Bruno Latour (avec Nikolaj Schultz) vient de consacrer un bref ouvrage à une question qui ne pourra que retentir en cette période d’élections présidentielles, pourquoi l’écologie politique réussit-elle à la fois « l’exploit de paniquer les esprits et de les faire baîller d’ennui » (Mémo sur la nouvelle classe écologique, Les empêcheurs de penser en rond,page 47) ?
Cette « classe écologique » est en effet devenue dominante, non seulement en puissance martèlent nos auteurs, mais en acte si l’on considère moins le nombre d’adhérents à un parti, ou d’électeurs de Yannick Jadot, que la foule d’actions locales, de coordinations ou d’initiatives citoyennes qui partout s’affairent à retarder le divorce (ou à combler l’écart) entre le monde dont on vit et le monde où l’on vit. Le grand enjeu est en effet de faire que cette Terre demeure habitable. Or il semble évident, assure Latour, que dans les mentalités ou les sensibilités le tournant a bien eu lieu, « un grand retournement » (chapitre III) ou une prise de conscience irréversible, mais avec quels effets tangibles, quelle convergence des luttes ou quelle émergence d’un mouvement politique qui soit à la hauteur de la tâche, et prenne celle-ci à bras-le-corps ? Ce mouvement se fait attendre, la conscience n’entraîne pas, ou peine à mobiliser durablement les masses ; la bataille pour l’écologie se joue en ordre dispersé, son urgence n’est pas évidente, je sais bien… mais quand même semble, in petto, soupirer chacun.
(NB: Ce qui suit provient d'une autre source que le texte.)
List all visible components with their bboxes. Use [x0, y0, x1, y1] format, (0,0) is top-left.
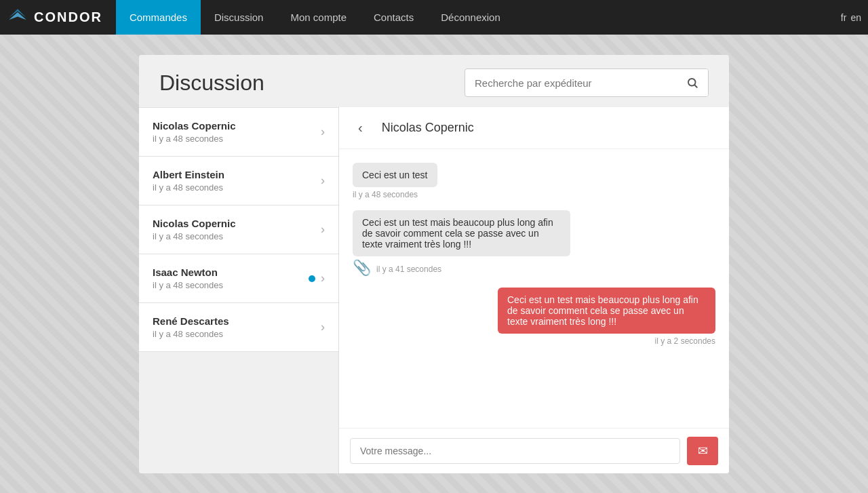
message-time: il y a 2 secondes — [655, 336, 715, 346]
svg-line-3 — [694, 85, 696, 87]
chevron-right-icon: › — [321, 271, 325, 285]
lang-fr[interactable]: fr — [841, 12, 847, 23]
search-box — [465, 68, 709, 97]
nav-links: Commandes Discussion Mon compte Contacts… — [116, 0, 841, 35]
message-time: il y a 41 secondes — [376, 264, 441, 274]
send-button[interactable]: ✉ — [687, 437, 718, 465]
nav-deconnexion[interactable]: Déconnexion — [427, 0, 514, 35]
lang-en[interactable]: en — [850, 12, 861, 23]
sidebar-item[interactable]: Isaac Newton il y a 48 secondes › — [139, 254, 338, 303]
nav-commandes[interactable]: Commandes — [116, 0, 201, 35]
search-input[interactable] — [465, 71, 677, 96]
message-input[interactable] — [350, 438, 680, 464]
chevron-right-icon: › — [321, 320, 325, 334]
language-switcher: fr en — [841, 12, 861, 23]
message-time: il y a 48 secondes — [353, 190, 418, 199]
sidebar-item-name: Isaac Newton — [153, 267, 223, 278]
back-button[interactable]: ‹ — [353, 117, 368, 138]
search-button[interactable] — [677, 69, 708, 96]
search-icon — [686, 77, 698, 89]
discussion-header: Discussion — [139, 55, 729, 107]
nav-mon-compte[interactable]: Mon compte — [277, 0, 360, 35]
attachment-icon: 📎 — [353, 259, 371, 277]
sidebar-item[interactable]: René Descartes il y a 48 secondes › — [139, 303, 338, 352]
message-incoming: Ceci est un test il y a 48 secondes — [353, 163, 715, 199]
chat-contact-name: Nicolas Copernic — [382, 121, 474, 135]
sidebar-item-time: il y a 48 secondes — [153, 134, 236, 144]
sidebar-item-name: Nicolas Copernic — [153, 218, 236, 229]
main-container: Discussion Nicolas Copernic il y a 48 se… — [139, 55, 729, 473]
brand-name: CONDOR — [34, 9, 102, 25]
nav-contacts[interactable]: Contacts — [360, 0, 427, 35]
chat-header: ‹ Nicolas Copernic — [339, 107, 729, 149]
sidebar-item-name: René Descartes — [153, 315, 229, 327]
message-bubble: Ceci est un test mais beaucoup plus long… — [498, 288, 715, 334]
chat-messages: Ceci est un test il y a 48 secondes Ceci… — [339, 149, 729, 428]
chat-input-area: ✉ — [339, 428, 729, 473]
chevron-right-icon: › — [321, 125, 325, 139]
sidebar-item[interactable]: Nicolas Copernic il y a 48 secondes › — [139, 107, 338, 157]
sidebar: Nicolas Copernic il y a 48 secondes › Al… — [139, 107, 339, 473]
page-title: Discussion — [159, 71, 264, 96]
unread-dot — [309, 275, 315, 282]
sidebar-item[interactable]: Albert Einstein il y a 48 secondes › — [139, 157, 338, 205]
sidebar-item-name: Albert Einstein — [153, 169, 224, 180]
sidebar-item-name: Nicolas Copernic — [153, 120, 236, 132]
chevron-right-icon: › — [321, 174, 325, 188]
sidebar-item-time: il y a 48 secondes — [153, 329, 229, 339]
message-attachment: 📎 il y a 41 secondes — [353, 259, 441, 277]
brand-logo[interactable]: CONDOR — [7, 7, 102, 28]
sidebar-item-time: il y a 48 secondes — [153, 280, 223, 290]
message-incoming: Ceci est un test mais beaucoup plus long… — [353, 210, 715, 277]
chat-panel: ‹ Nicolas Copernic Ceci est un test il y… — [339, 107, 729, 473]
content-area: Nicolas Copernic il y a 48 secondes › Al… — [139, 107, 729, 473]
message-bubble: Ceci est un test — [353, 163, 437, 187]
chevron-right-icon: › — [321, 222, 325, 237]
message-outgoing: Ceci est un test mais beaucoup plus long… — [353, 288, 715, 346]
nav-discussion[interactable]: Discussion — [201, 0, 277, 35]
condor-icon — [7, 7, 28, 28]
navbar: CONDOR Commandes Discussion Mon compte C… — [0, 0, 868, 35]
sidebar-item-time: il y a 48 secondes — [153, 231, 236, 241]
sidebar-item-time: il y a 48 secondes — [153, 182, 224, 193]
svg-marker-1 — [9, 12, 26, 20]
sidebar-item[interactable]: Nicolas Copernic il y a 48 secondes › — [139, 205, 338, 254]
message-bubble: Ceci est un test mais beaucoup plus long… — [353, 210, 570, 256]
Pourquoi tant de négligence quand les dangers frappent à notre porte, quand leurs signaux chaque jour se multiplient ? Nos deux auteurs s’attaquent donc, avec ce petit livre, à une question elle-même négligée par les organisations : l’écologie, trop jeune peut-être, n’a pas (encore ?) su trouver les mots, elle peine à frapper ou à entraîner les imaginations ; obnubilée par la nature, n’aurait-elle pas sous-estimé les luttes dans la culture, la bataille des idées et des sensibilités, le temps long de la formation du goût et des mentalités ?…
Considérons, plaide Latour, la gestation de la Révolution française et tout le travail des Lumières, des salons, des romanciers et des philosophes qui, en amont de celle-ci, ont permis à une majorité de Français de voir en pleine lumière le scandale d’un pouvoir occupé par une classe improductive, tandis que les forces vives de la nation, ou le pays réel, étaient reléguées dans la servitude et l’effacement… Travail de culture, sur le langage ou sur les imaginaires, travail de façonnage ou de mise à niveau des représentations. « La lutte des idées précède donc de beaucoup le processus électoral » (page 74). Or combien de grandes œuvres d’art, de séries télévisées, de chansons ou de romans pouvons-nous citer qui se réclament de la cause écologique ou la font aujourd’hui avancer ? En bref, argumentent nos auteurs, il manque à ce mouvement ou à cette cause, encore trop diffus, une rhétorique doublée d’une esthétique, capables de capter les rêves ou les désirs qui sont le vrai moteur et le nerf de la mobilisation.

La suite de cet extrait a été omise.